With FindLaw, you can easily create a will. Click on the links below to jump down the page:
How it works
It only takes minutes to control your future. Need help? Contact one of our directory attorneys.
Create an account
Create a secure account which is accessible through an easy dashboard you can access any time.
Gather information
You will need a list of your assets, contact information for important people, and any wishes you want to be honored when you’re gone.
Complete your documents
Answer all questions, then we’ll generate your digital documents for downloading, printing, and signing.
Make it legal
Carefully follow the instructions provided in the form, which may include signing your documents in front of witnesses or a notary.
Plan for your future with confidence
This free guide will help you:
Learn the most common estate planning terms
Understand the essential estate planning tools
Gather critical information with an estate planning checklist
Your next steps for creating a valid Michigan will
Following these steps will ensure your Michigan will meets all of the state’s legal requirements and is properly validated:
List the assets to be included in your will
The will-writing process begins with a list of the property you want to include for distribution. There are other methods for distributing your property before or after you die, so you want to be clear about the assets you want to assign to your beneficiaries through your will.

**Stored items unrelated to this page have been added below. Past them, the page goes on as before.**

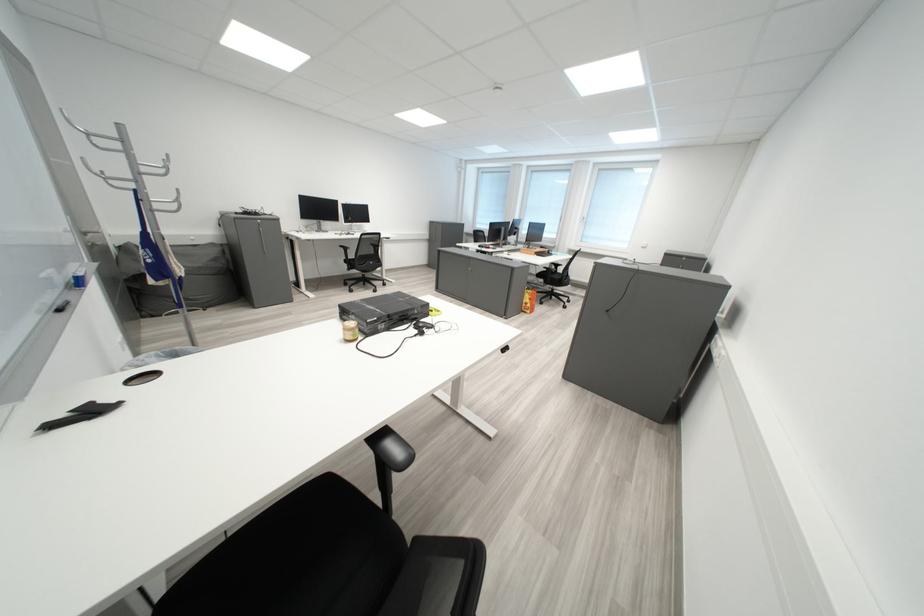 Where is `orange paper bag`? orange paper bag is located at coordinates pyautogui.click(x=529, y=300). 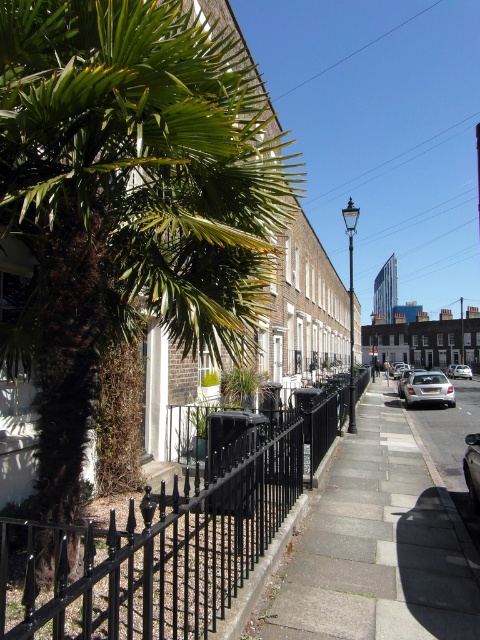 You are a pedestrian standing on the sidewalk and want to cross the street to reach a store across. The silver metallic car at center is blocking your path. Can you walk around the car to get to the gray concrete pavement at center?

The gray concrete pavement at center is in front of the silver metallic car at center, so the car is between you and the pavement. You cannot walk around the car to reach the gray concrete pavement at center because the pavement is already in front of the car, meaning the car is blocking your path.

You are a delivery person trying to navigate a narrow sidewalk. You see the green leafy palm tree at left and the gray concrete pavement at center. Which object is positioned higher relative to the other?

The green leafy palm tree at left is located above the gray concrete pavement at center, so it is positioned higher.

You are standing at the point marked as point (375, 545) in the image. What material are you standing on?

You are standing on gray concrete pavement at center. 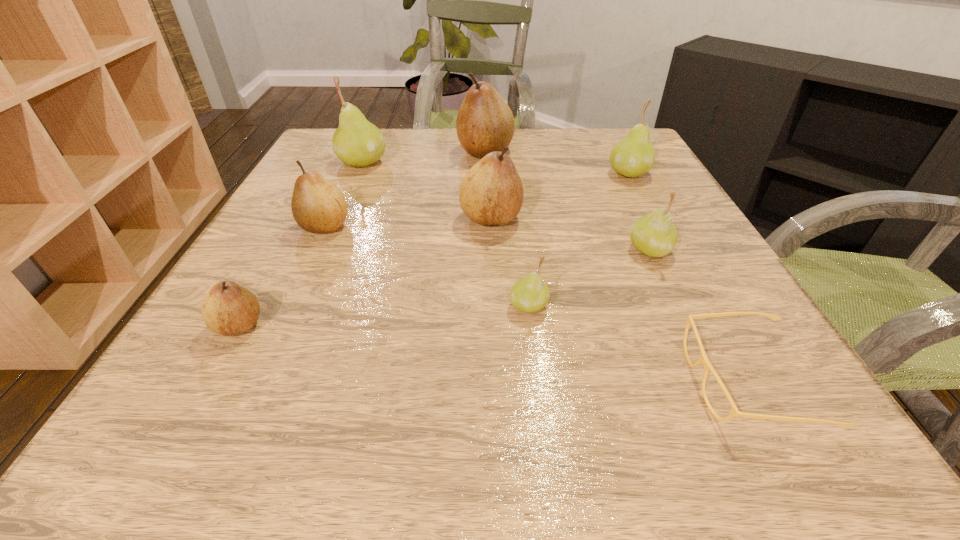 In the image, there is a desktop. At what (x,y) coordinates should I click in order to perform the action: click on vacant space at the right edge. Please return your answer as a coordinate pair (x, y). This screenshot has width=960, height=540. Looking at the image, I should click on (623, 208).

In the image, there is a desktop. Where is `free space at the far left corner`? free space at the far left corner is located at coordinates (306, 166).

Locate an element on the screen. blank region between the smallest green pear and the biggest brown pear is located at coordinates (507, 229).

This screenshot has height=540, width=960. Identify the location of free space between the third smallest green pear and the third biggest green pear. (639, 212).

Find the location of a particular element. The height and width of the screenshot is (540, 960). vacant space in between the biggest brown pear and the second biggest green pear is located at coordinates (557, 163).

Find the location of `free space between the second biggest green pear and the farthest brown pear`. free space between the second biggest green pear and the farthest brown pear is located at coordinates (557, 163).

Locate an element on the screen. Image resolution: width=960 pixels, height=540 pixels. unoccupied area between the biggest brown pear and the beige spectacles is located at coordinates (616, 267).

Find the location of a particular element. This screenshot has height=540, width=960. free space between the biggest brown pear and the second smallest brown pear is located at coordinates (405, 189).

The image size is (960, 540). What are the coordinates of `free space between the second biggest green pear and the farthest brown pear` in the screenshot? It's located at (557, 163).

Find the location of a particular element. This screenshot has width=960, height=540. vacant area between the third biggest brown pear and the nearest brown pear is located at coordinates (281, 276).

In Michigan, wills must go through a probate process that usually lasts six months and can drag on for years in cases where the will is challenged. That is why people will sometimes choose to pass their assets to their heirs through other methods. Small estates of less than $15,000 that do not include real estate can often avoid probate. Common methods for distributing property outside of your will include:
- Gifting your property to others during your lifetime
- Establishing a trust to hold your assets for the benefit of someone else
- Naming beneficiaries to your retirement accounts and life insurance policies
- Naming a payable on death beneficiary for your financial accounts
Your list of assets should include your home, property, bank accounts, retirement accounts, and life insurance policies. You should then determine which of those assets you want to pass along to your beneficiaries through your will so that they can be included in the document.
Choose your beneficiaries
Michigan law gives you a great deal of freedom in how you distribute your assets. But that freedom also means you need to be careful in who you name as your beneficiaries because, in most cases, your assets will only be passed to those named in your will.

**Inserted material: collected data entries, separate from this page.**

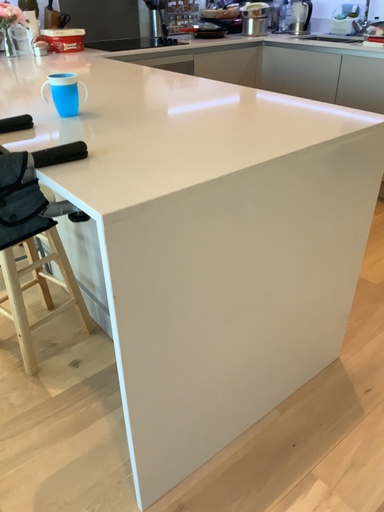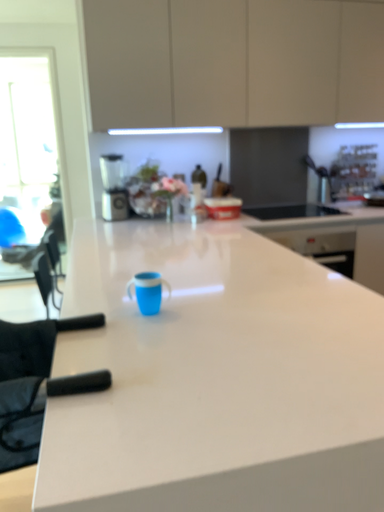 Question: Which way did the camera rotate in the video?

Choices:
 (A) rotated downward
 (B) rotated upward

Answer: (B) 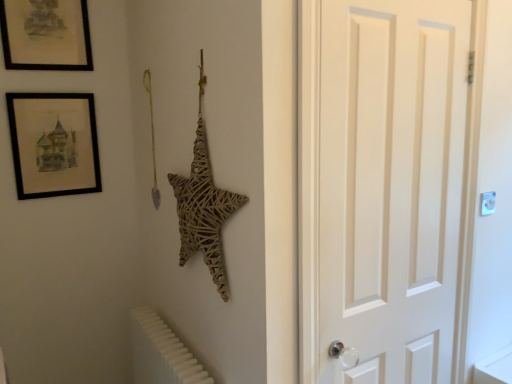 Question: Considering the relative sizes of white plastic radiator at lower left and white plastic light switch at upper right in the image provided, is white plastic radiator at lower left bigger than white plastic light switch at upper right?

Choices:
 (A) no
 (B) yes

Answer: (B)

Question: Is white plastic radiator at lower left thinner than white plastic light switch at upper right?

Choices:
 (A) no
 (B) yes

Answer: (A)

Question: From the image's perspective, does white plastic radiator at lower left appear lower than white plastic light switch at upper right?

Choices:
 (A) yes
 (B) no

Answer: (A)

Question: Is white plastic radiator at lower left wider than white plastic light switch at upper right?

Choices:
 (A) yes
 (B) no

Answer: (A)

Question: Could white plastic light switch at upper right be considered to be inside white plastic radiator at lower left?

Choices:
 (A) no
 (B) yes

Answer: (A)

Question: Could you tell me if white plastic radiator at lower left is facing white plastic light switch at upper right?

Choices:
 (A) no
 (B) yes

Answer: (A)

Question: Is black matte picture frame at upper left, the 1th picture frame when ordered from top to bottom, at the left side of white wooden door at right?

Choices:
 (A) no
 (B) yes

Answer: (B)

Question: Considering the relative sizes of black matte picture frame at upper left, the 1th picture frame when ordered from top to bottom, and white wooden door at right in the image provided, is black matte picture frame at upper left, the 1th picture frame when ordered from top to bottom, wider than white wooden door at right?

Choices:
 (A) no
 (B) yes

Answer: (B)

Question: Can you confirm if black matte picture frame at upper left, the 1th picture frame when ordered from top to bottom, is positioned to the right of white wooden door at right?

Choices:
 (A) no
 (B) yes

Answer: (A)

Question: Considering the relative sizes of black matte picture frame at upper left, the 1th picture frame when ordered from top to bottom, and white wooden door at right in the image provided, is black matte picture frame at upper left, the 1th picture frame when ordered from top to bottom, shorter than white wooden door at right?

Choices:
 (A) yes
 (B) no

Answer: (A)

Question: Can you confirm if black matte picture frame at upper left, the 2th picture frame from the bottom, is taller than white wooden door at right?

Choices:
 (A) yes
 (B) no

Answer: (B)

Question: From the image's perspective, would you say black matte picture frame at upper left, the 1th picture frame when ordered from top to bottom, is positioned over white wooden door at right?

Choices:
 (A) no
 (B) yes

When considering beneficiaries, the best place to start is with those who depend on you financially. That may include people who are outside of your immediate family and even a charity or other organization you support. If you name more than one beneficiary, you should explain how your assets should be divided among them. This can be done by dividing your estate into portions (one-half, one-third, etc.) or by stipulating a percentage of your assets that each beneficiary should receive.
Choose an executor
The executor of an estate is the individual who is responsible for ensuring your assets are distributed in the manner laid out in your will. That means it is essential you choose someone capable of handling the responsibility and who will act in the best interests of your beneficiaries.
In many cases, the best person to serve as the executor of your estate is your spouse or one of your children. However, sometimes those individuals are either unable to perform the necessary tasks or are unavailable. In those instances, you can reach out to either a member of your extended family or trusted friends who are willing to take on the responsibility. If worse comes to worst, you can always pay someone like a local attorney to serve as your executor.
Choose who will care for your minor children
Children under the age of 18 are not allowed to inherit assets or property in Michigan. That means you need to appoint a guardian to care for your children until they reach 18. The only three requirements for someone to serve as a guardian in Michigan are that they need to be at least 18 years old, suitable, and willing to serve.
It is not uncommon for someone to name one guardian to see to the day-to-day needs of their children and a separate financial guardian to protect the inheritance and ensure the primary guardian is spending prudently. In most cases, people choose family members or close friends as guardians. You should also appoint someone who is financially stable, in good health, and shares your parenting style.
Execute your will
For a will to be recognized as valid in Michigan, it must have been properly executed. That means it must meet three requirements:
- It must be in writing
- It must be signed by the person who made the will or at that person’s direction while they are present
- At least two witnesses must sign it
A will that does meet those three requirements may still be a valid legal document if it is in the handwriting of the person making the will and has been signed and dated. Additionally, the probate court may find a will to be valid if it can be established by other evidence that the testator intended it to serve as their will. While there is no requirement that a Michigan will be notarized, having the will notarized by a notary public and signed by two witnesses will make it “self-proving” and allow the probate court to avoid contacting the witnesses who signed it.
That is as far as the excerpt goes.